苗を買うときも枝にこぶがないか確かめます。こぶのある苗は最初から病気を持ち込むことになります。
カイガラムシとすす病
枝葉が混んで風通しが悪いとカイガラムシが増えます。成虫は殻に守られて薬が効かないので、歯ブラシでこすり落とすのが確実です。五月から七月に出る幼虫は殻がなく薬が効くので、この時期に果樹用の殺虫剤を使います。カイガラムシの排せつ物で葉が黒く汚れるすす病は、虫を減らせば自然に消えます。
- こすり落とす
- 枝に並んだ殻を古い歯ブラシでこすり落とします。落とした虫は再びつかないので、そのまま地面に落として構いません。
- 幼虫の時期に薬を使う
- 五月から七月に、果樹に使える殺虫剤を葉裏と枝に散布します。二週間おきに二回行うと効果が上がります。
- 冬に機械油乳剤を使う
- 落葉しない樹ですが、一月から二月に果樹用の機械油乳剤を散布すると越冬中の虫を減らせます。
- 枝を透かす
- 七月の剪定で内側の枝を抜き、風が通る樹形にします。風通しがよいと翌年の発生が減ります。
実の害虫
熟した実にミバエやショウジョウバエが産卵し、実の中に小さな幼虫が入ることがあります。実の表面に小さな穴や柔らかくなった部分があれば中を確かめます。防ぐには熟した実を早く採り、落ちた実を放置しないことです。収穫した実は塩水に十分ほど浸けると中の虫が出てきます。
| 見た目 | 原因 | 対策 |
|---|---|---|
| 実に小さな穴・柔らかい部分 | ミバエ類の幼虫 | 熟したらすぐ採る。落果を毎日片づける |
| 実の周りに小バエが群がる | ショウジョウバエ | 落ちた実を片づける。収穫後は塩水に浸ける |
| 鳥が実をつつく | ヒヨドリなど | 色づき始めたら防鳥ネットをかける |
病気ではない障害
実が落ちる、葉が黄色くなるといった症状の多くは病気ではありません。五月に小さな実が大量に落ちるのは生理落果で自然なものです。六月に肥大した実が落ちるのは水切れ、葉の黄化は水はけや根の問題です。
| 症状 | 原因 | 直し方 |
|---|---|---|
| 5月に小さな実が大量に落ちる | 生理落果 | 自然な間引き。残った実を摘果する |
| 6月に大きくなった実が落ちる | 乾燥 | 株元を覆い、雨がなければ水を与える |
| 葉が黄色く枝が伸びない | 水はけ不良 | 株元に溝を掘って水を逃がす。鉢は植え替える |
| 葉が濃く実がつかない | 肥料過多 | 肥料を止める |
| 冬に葉が茶色くなる | 寒風 | 寒冷紗で風をよける。春に新芽が出れば回復 |
隔年結果で実の少ない年も病気ではありません。摘果と収穫後の剪定で翌年に戻します。
薬を使うときの注意
ヤマモモは家庭園芸向けの登録農薬が少ない果樹です。使うときは果樹類に使えると表示のある製品を選び、収穫前の日数を守ります。実を食べる樹なので、収穫の一か月前からは薬を使わず、物理的な対策を優先します。
- 表示を確かめる
- 製品の適用作物に果樹類の記載があるものを使います。
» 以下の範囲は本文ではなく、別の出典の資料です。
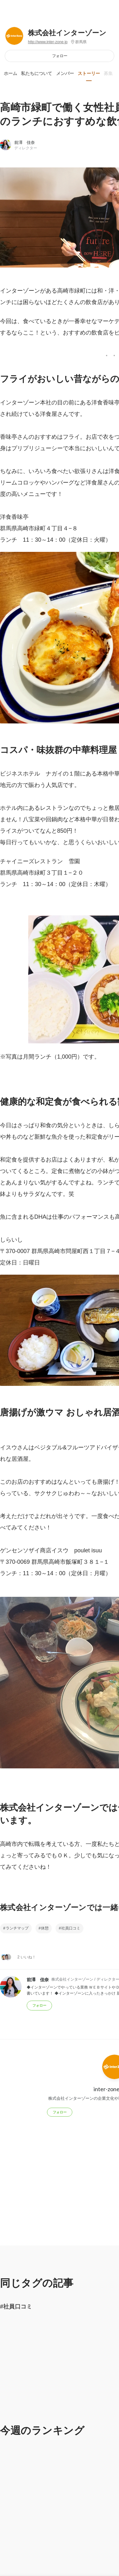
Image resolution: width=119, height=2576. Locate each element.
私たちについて (36, 73)
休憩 (45, 1928)
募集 (108, 73)
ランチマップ (17, 1928)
収穫前日数の表示を見て、六月の収穫に間に合う時期に使います。
- 散布は朝か夕方に
- 風のない朝か夕方に、葉裏と枝まで薬液をかけます。日中の高温時に散布すると葉が焼けて薬害が出るので避けます。
- 収穫期は薬を使わない
- 五月下旬以降は殺虫剤を使わず、防鳥ネットや落果の片づけといった物理的な方法で対処します。実に薬がかからないことを優先します。